1.    The Chief Executive Officer and all senior financial officers are
      responsible for full, fair, accurate, timely, and understandable
      disclosure in the periodic reports required to be filed by the Company
      with the SEC. Accordingly, it is the responsibility of the Chief Executive
      Officer and each senior financial officer promptly to bring to the
      attention of the Disclosure Committee, if applicable, and to the Audit
      Committee any material information of which he or she may become aware
      that affects the disclosures made by the Company in its public filings or
      otherwise assist the Disclosure Committee, if applicable, and the Audit
      Committee in fulfilling their responsibilities.

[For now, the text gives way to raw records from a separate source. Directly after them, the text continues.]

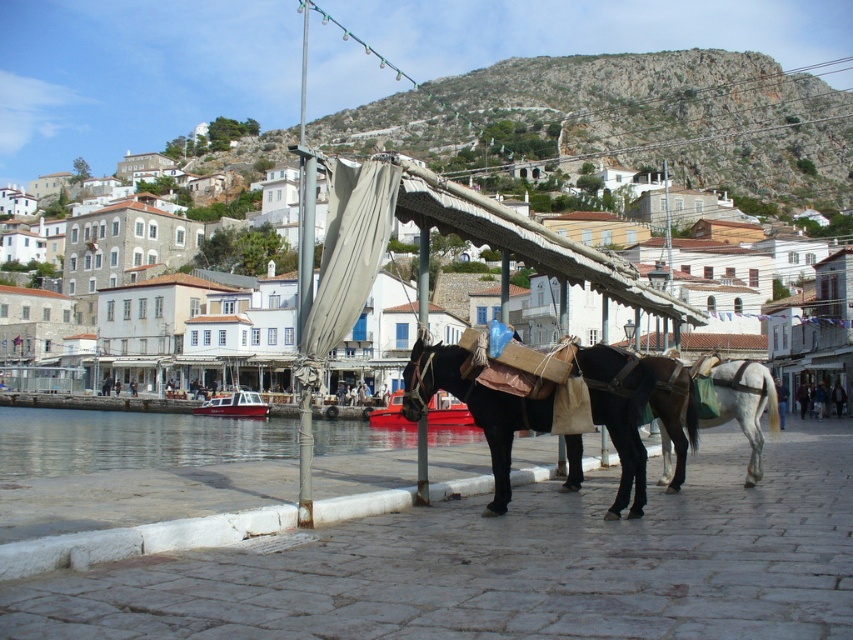 Is white matte building at center above white fabric canopy at center?

Yes.

Based on the photo, how far apart are white matte building at center and white fabric canopy at center?

white matte building at center and white fabric canopy at center are 195.77 meters apart from each other.

The image size is (853, 640). Describe the element at coordinates (625, 124) in the screenshot. I see `white matte building at center` at that location.

This screenshot has width=853, height=640. I want to click on white matte building at center, so click(625, 124).

At what (x,y) coordinates should I click in order to perform the action: click on black glossy horse at center. Please return your answer as a coordinate pair (x, y). Looking at the image, I should click on (637, 412).

Which is in front, point (579, 486) or point (466, 412)?

Point (579, 486)

Identify the location of black glossy horse at center. (637, 412).

Between white matte building at center and white glossy horse at right, which one appears on the left side from the viewer's perspective?

Positioned to the left is white glossy horse at right.

Is white matte building at center wider than white glossy horse at right?

Indeed, white matte building at center has a greater width compared to white glossy horse at right.

Who is more distant from viewer, (274,150) or (751,484)?

Point (274,150)

This screenshot has height=640, width=853. What are the coordinates of `white matte building at center` in the screenshot? It's located at (625, 124). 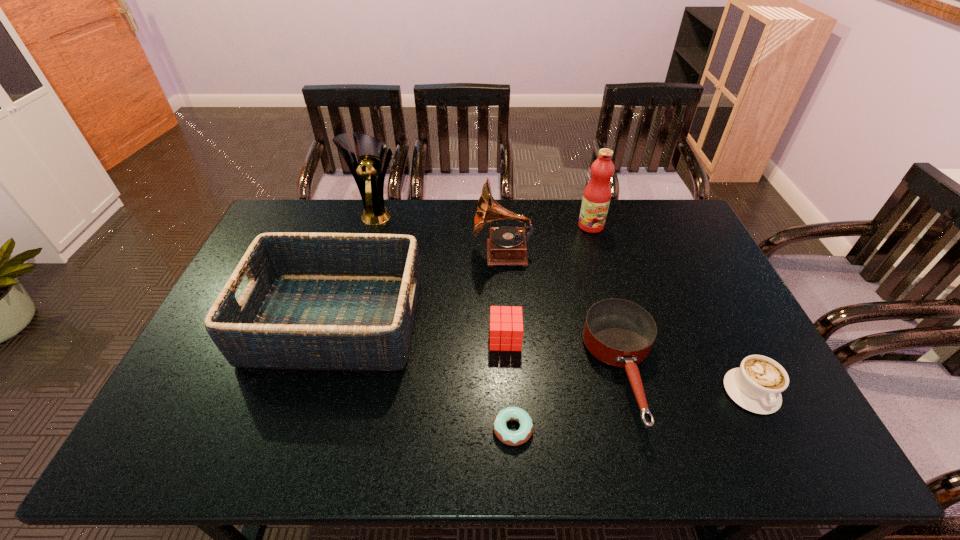 Identify the location of award. The width and height of the screenshot is (960, 540). (367, 172).

I want to click on fruit juice, so (596, 198).

You are a GUI agent. You are given a task and a screenshot of the screen. Output one action in this format:
    pyautogui.click(x=<x>, y=<y>)
    Task: Click on the sixth nearest object
    The height and width of the screenshot is (540, 960).
    Given the screenshot: What is the action you would take?
    pyautogui.click(x=507, y=245)

The image size is (960, 540). In order to click on basket in this screenshot , I will do `click(314, 301)`.

Identify the location of cube. Image resolution: width=960 pixels, height=540 pixels. (506, 328).

In order to click on cappuccino in this screenshot , I will do `click(756, 386)`.

Locate an element on the screen. The height and width of the screenshot is (540, 960). pan is located at coordinates (620, 333).

At what (x,y) coordinates should I click in order to perform the action: click on doughnut. Please return your answer as a coordinate pair (x, y). Looking at the image, I should click on (513, 438).

In order to click on free location located at the front of the award, where the globe is visible in this screenshot , I will do `click(352, 299)`.

Where is `blank area located on the front label of the fruit juice`? Image resolution: width=960 pixels, height=540 pixels. blank area located on the front label of the fruit juice is located at coordinates (602, 262). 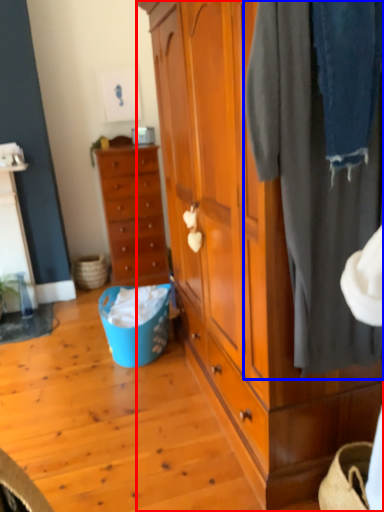 Question: Which of the following is the farthest to the observer, cabinetry (highlighted by a red box) or clothing (highlighted by a blue box)?

Choices:
 (A) cabinetry
 (B) clothing

Answer: (B) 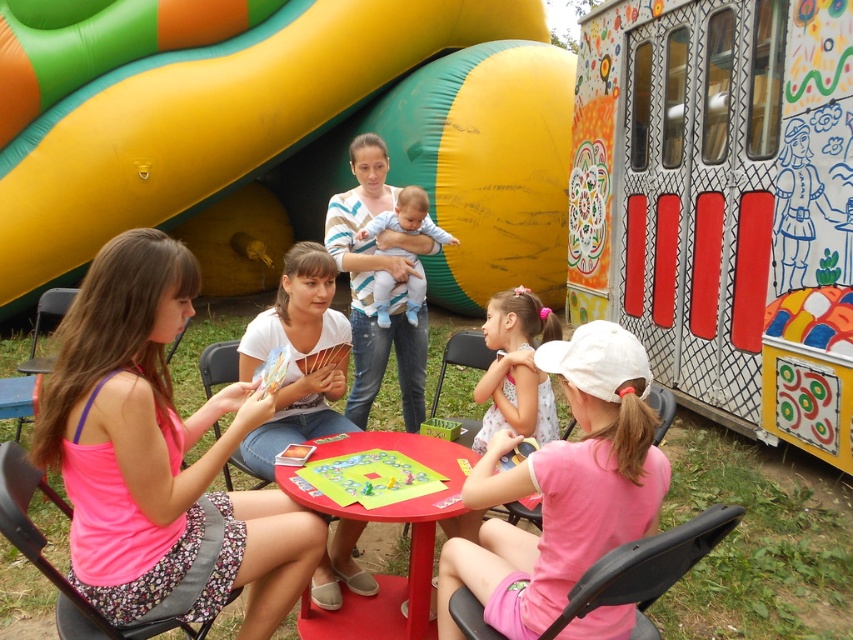 You are a photographer trying to capture a closeup of the smooth plastic table at center without including the pink fabric dress at lower center in the frame. Given their relative sizes, is this possible?

The pink fabric dress at lower center has a lesser width compared to the smooth plastic table at center. Since the dress is narrower, it might be possible to position the camera in a way that only the table is captured, avoiding the dress by framing around its smaller width.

2.    The Chief Executive Officer and each senior financial officer shall
      promptly bring to the attention of the Disclosure Committee, if
      applicable, and the Audit Committee any information he or she may have
      concerning (a) significant deficiencies in the design or operation of
      internal controls that could adversely affect the Company's ability to
      record, process, summarize, and report financial data or (b) any fraud,
      whether or not material, that involves management or other employees who
      have a significant role in the Company's financial reporting, disclosures,
      or internal controls.

3.    The Chief Executive Officer and each senior financial officer shall
      promptly bring to the attention of the Audit Committee any information he
      or she may have concerning any violation of this Code or the Company's
      Code of Business Conduct and Ethics, including any actual or apparent
      conflicts of interest between personal and professional relationships,
      involving any management or other employees who have a significant role in
      the Company's financial reporting, disclosures, or internal controls.

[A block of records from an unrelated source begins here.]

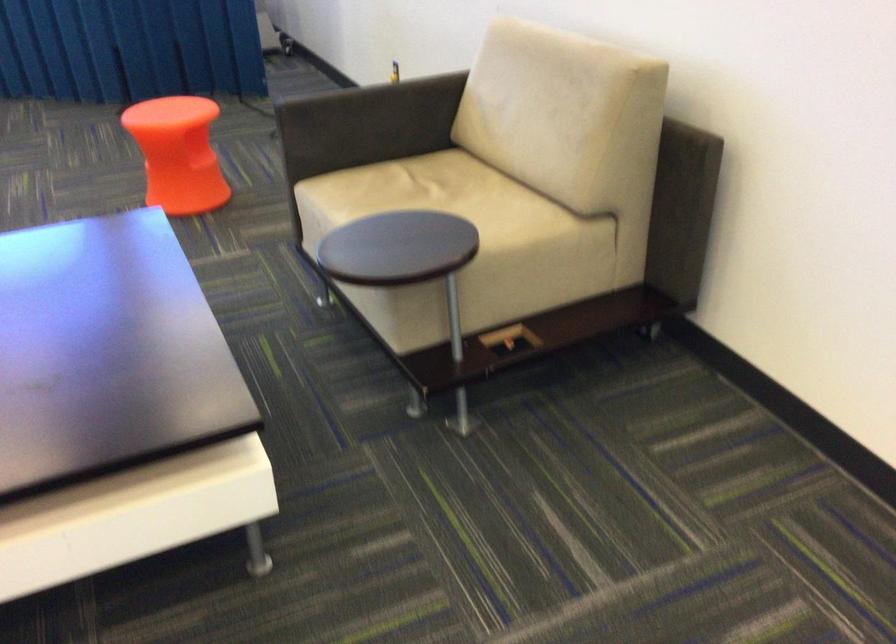 The height and width of the screenshot is (644, 896). Describe the element at coordinates (440, 194) in the screenshot. I see `a sofa sitting surface` at that location. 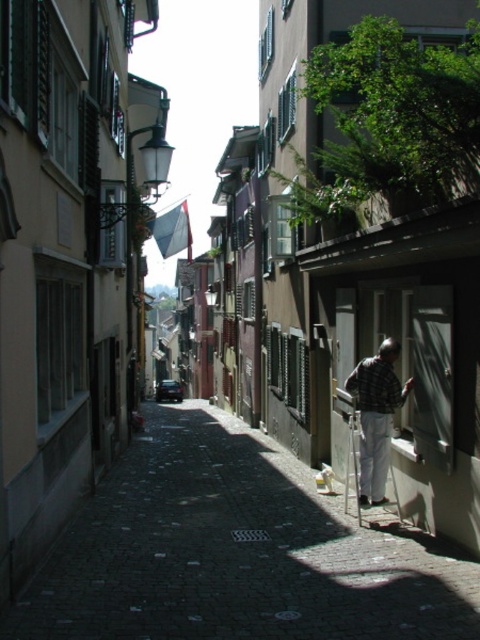 You are a delivery person trying to navigate a narrow cobblestone street in a European city. You see a smooth cobblestone street at center and a metallic silver ladder at lower right. Which one has a greater width?

The smooth cobblestone street at center is wider than the metallic silver ladder at lower right.

You are a delivery drone flying over a narrow cobblestone street flanked by buildings on both sides. You need to land precisely on the smooth cobblestone street at center. What are the coordinates where you should aim to land?

The smooth cobblestone street at center is located at coordinates point (236, 552), so you should aim for that point to land.

You are a tourist walking down the narrow cobblestone street and you want to take a photo of the smooth cobblestone street at center and the checkered fabric shirt at right. Which object should you focus on first to ensure it appears sharp in the photo?

You should focus on the smooth cobblestone street at center first because it is closer to you than the checkered fabric shirt at right, so focusing on it will keep it sharp while the background may blur. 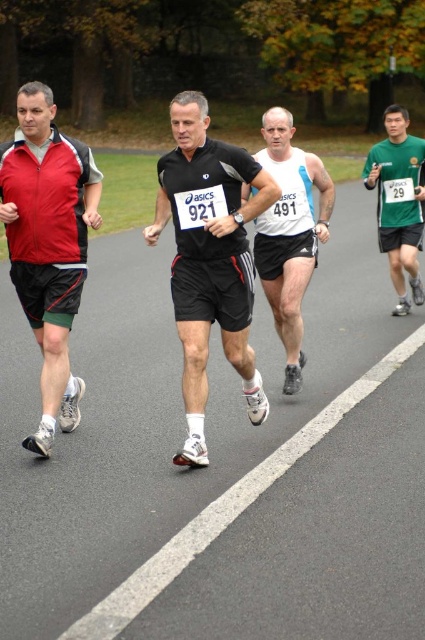 Question: Which is nearer to the black matte running shoe at center?

Choices:
 (A) white matte running shirt at center
 (B) green matte shirt at right
 (C) matte red jacket at left

Answer: (C)

Question: Does matte red jacket at left have a smaller size compared to white matte running shirt at center?

Choices:
 (A) no
 (B) yes

Answer: (A)

Question: Is matte red jacket at left to the right of green matte shirt at right from the viewer's perspective?

Choices:
 (A) yes
 (B) no

Answer: (B)

Question: Which of the following is the closest to the observer?

Choices:
 (A) (88, 193)
 (B) (394, 216)

Answer: (A)

Question: Can you confirm if black matte running shoe at center is thinner than green matte shirt at right?

Choices:
 (A) no
 (B) yes

Answer: (A)

Question: Which is farther from the black matte running shoe at center?

Choices:
 (A) white matte running shirt at center
 (B) green matte shirt at right
 (C) matte red jacket at left

Answer: (B)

4.    The Chief Executive Officer and each senior financial officer shall
      promptly bring to the attention of the Disclosure Committee, if
      applicable, and the Audit Committee any information he or she may have
      concerning evidence of a material violation of the securities or other
      laws, rules, or regulations applicable to the Company and the operation of
      its business, by the Company or any agent thereof, or of violation of the
      Code of Business Conduct and Ethics or of these additional procedures.



5.    The Board of Directors shall determine, or designate appropriate persons
      to determine, appropriate actions to be taken in the event of violations
      of the Code of Business Conduct and Ethics or of these additional
      procedures by the Chief Executive Officer and the Company's senior
      financial officers. Such actions shall be reasonably designed to deter
      wrongdoing and to promote accountability for adherence to the Code of
      Business Conduct and Ethics and to these additional procedures, and may
      include written notices to the individual involved that the Board has
      determined that there has been a violation, censure by the Board, demotion
      or re-assignment of the individual involved, suspension with or without
      pay or benefits (as determined by the Board), and termination of the
      individual's employment. In determining the appropriate action in a
      particular case, the Board of Directors or such designee shall take into
      account all relevant information, including the nature and severity of the
      violation, whether the violation was a single occurrence or repeated
      occurrences, whether the violation appears to have been intentional or
      inadvertent, whether the individual in question had been advised prior to
      the violation as to the proper course of action, and whether or not the
      individual in question had committed other violations in the past.